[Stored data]
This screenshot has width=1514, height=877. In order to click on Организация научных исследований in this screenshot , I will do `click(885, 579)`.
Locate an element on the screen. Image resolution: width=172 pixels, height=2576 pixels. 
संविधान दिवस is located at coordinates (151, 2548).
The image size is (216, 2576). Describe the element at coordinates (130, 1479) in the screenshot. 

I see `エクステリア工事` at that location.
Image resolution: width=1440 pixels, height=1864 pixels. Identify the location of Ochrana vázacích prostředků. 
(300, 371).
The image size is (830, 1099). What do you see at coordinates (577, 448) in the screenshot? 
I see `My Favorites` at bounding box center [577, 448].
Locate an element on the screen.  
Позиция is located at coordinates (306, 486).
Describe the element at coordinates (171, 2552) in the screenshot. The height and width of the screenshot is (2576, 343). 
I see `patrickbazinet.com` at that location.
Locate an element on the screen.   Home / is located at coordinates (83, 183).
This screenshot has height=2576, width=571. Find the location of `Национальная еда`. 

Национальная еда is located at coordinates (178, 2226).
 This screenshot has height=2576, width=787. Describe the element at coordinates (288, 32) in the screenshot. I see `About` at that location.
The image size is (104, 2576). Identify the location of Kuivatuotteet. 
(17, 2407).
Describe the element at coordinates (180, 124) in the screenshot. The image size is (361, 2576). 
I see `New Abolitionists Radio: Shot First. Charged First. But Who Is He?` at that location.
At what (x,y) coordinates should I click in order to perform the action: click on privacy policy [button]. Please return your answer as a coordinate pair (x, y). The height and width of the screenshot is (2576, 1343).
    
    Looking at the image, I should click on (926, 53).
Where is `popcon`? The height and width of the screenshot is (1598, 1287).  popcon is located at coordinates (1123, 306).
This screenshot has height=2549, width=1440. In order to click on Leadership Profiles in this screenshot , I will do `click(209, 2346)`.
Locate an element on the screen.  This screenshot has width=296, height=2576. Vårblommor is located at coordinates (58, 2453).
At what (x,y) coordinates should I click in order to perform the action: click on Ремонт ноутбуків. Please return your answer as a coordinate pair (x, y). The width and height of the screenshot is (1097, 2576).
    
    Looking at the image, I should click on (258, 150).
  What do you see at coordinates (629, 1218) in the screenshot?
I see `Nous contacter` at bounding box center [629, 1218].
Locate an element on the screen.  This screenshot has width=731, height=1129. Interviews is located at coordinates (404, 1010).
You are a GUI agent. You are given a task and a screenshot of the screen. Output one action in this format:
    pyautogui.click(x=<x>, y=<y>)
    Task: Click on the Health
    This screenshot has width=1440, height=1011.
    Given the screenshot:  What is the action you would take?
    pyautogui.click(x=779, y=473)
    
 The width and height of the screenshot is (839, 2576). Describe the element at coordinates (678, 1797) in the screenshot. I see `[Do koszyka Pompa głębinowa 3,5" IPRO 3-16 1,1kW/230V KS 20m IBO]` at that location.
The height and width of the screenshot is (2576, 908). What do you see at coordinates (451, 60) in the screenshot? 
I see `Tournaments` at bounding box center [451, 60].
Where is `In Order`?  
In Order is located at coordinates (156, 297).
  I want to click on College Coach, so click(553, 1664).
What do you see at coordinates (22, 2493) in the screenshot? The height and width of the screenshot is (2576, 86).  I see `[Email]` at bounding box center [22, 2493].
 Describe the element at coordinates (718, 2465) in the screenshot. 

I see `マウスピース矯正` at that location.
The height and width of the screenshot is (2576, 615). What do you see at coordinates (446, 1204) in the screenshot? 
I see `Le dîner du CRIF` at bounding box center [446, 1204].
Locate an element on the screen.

DESCRIPTION OF THE TASK: The entries above are to be copied word for word.

ANSWER TO THIS TASK:
This screenshot has width=1514, height=877. In order to click on Организация научных исследований in this screenshot , I will do `click(885, 579)`.
Locate an element on the screen. Image resolution: width=172 pixels, height=2576 pixels. 
संविधान दिवस is located at coordinates (151, 2548).
The image size is (216, 2576). Describe the element at coordinates (130, 1479) in the screenshot. 

I see `エクステリア工事` at that location.
Image resolution: width=1440 pixels, height=1864 pixels. Identify the location of Ochrana vázacích prostředků. 
(300, 371).
The image size is (830, 1099). What do you see at coordinates (577, 448) in the screenshot? 
I see `My Favorites` at bounding box center [577, 448].
Locate an element on the screen.  
Позиция is located at coordinates (306, 486).
Describe the element at coordinates (171, 2552) in the screenshot. The height and width of the screenshot is (2576, 343). 
I see `patrickbazinet.com` at that location.
Locate an element on the screen.   Home / is located at coordinates (83, 183).
This screenshot has height=2576, width=571. Find the location of `Национальная еда`. 

Национальная еда is located at coordinates (178, 2226).
 This screenshot has height=2576, width=787. Describe the element at coordinates (288, 32) in the screenshot. I see `About` at that location.
The image size is (104, 2576). Identify the location of Kuivatuotteet. 
(17, 2407).
Describe the element at coordinates (180, 124) in the screenshot. The image size is (361, 2576). 
I see `New Abolitionists Radio: Shot First. Charged First. But Who Is He?` at that location.
At what (x,y) coordinates should I click in order to perform the action: click on privacy policy [button]. Please return your answer as a coordinate pair (x, y). The height and width of the screenshot is (2576, 1343).
    
    Looking at the image, I should click on (926, 53).
Where is `popcon`? The height and width of the screenshot is (1598, 1287).  popcon is located at coordinates (1123, 306).
This screenshot has height=2549, width=1440. In order to click on Leadership Profiles in this screenshot , I will do `click(209, 2346)`.
Locate an element on the screen.  This screenshot has width=296, height=2576. Vårblommor is located at coordinates (58, 2453).
At what (x,y) coordinates should I click in order to perform the action: click on Ремонт ноутбуків. Please return your answer as a coordinate pair (x, y). The width and height of the screenshot is (1097, 2576).
    
    Looking at the image, I should click on (258, 150).
  What do you see at coordinates (629, 1218) in the screenshot?
I see `Nous contacter` at bounding box center [629, 1218].
Locate an element on the screen.  This screenshot has width=731, height=1129. Interviews is located at coordinates (404, 1010).
You are a GUI agent. You are given a task and a screenshot of the screen. Output one action in this format:
    pyautogui.click(x=<x>, y=<y>)
    Task: Click on the Health
    This screenshot has width=1440, height=1011.
    Given the screenshot:  What is the action you would take?
    pyautogui.click(x=779, y=473)
    
 The width and height of the screenshot is (839, 2576). Describe the element at coordinates (678, 1797) in the screenshot. I see `[Do koszyka Pompa głębinowa 3,5" IPRO 3-16 1,1kW/230V KS 20m IBO]` at that location.
The height and width of the screenshot is (2576, 908). What do you see at coordinates (451, 60) in the screenshot? 
I see `Tournaments` at bounding box center [451, 60].
Where is `In Order`?  
In Order is located at coordinates (156, 297).
  I want to click on College Coach, so click(553, 1664).
What do you see at coordinates (22, 2493) in the screenshot? The height and width of the screenshot is (2576, 86).  I see `[Email]` at bounding box center [22, 2493].
 Describe the element at coordinates (718, 2465) in the screenshot. 

I see `マウスピース矯正` at that location.
The height and width of the screenshot is (2576, 615). What do you see at coordinates (446, 1204) in the screenshot? 
I see `Le dîner du CRIF` at bounding box center [446, 1204].
Locate an element on the screen.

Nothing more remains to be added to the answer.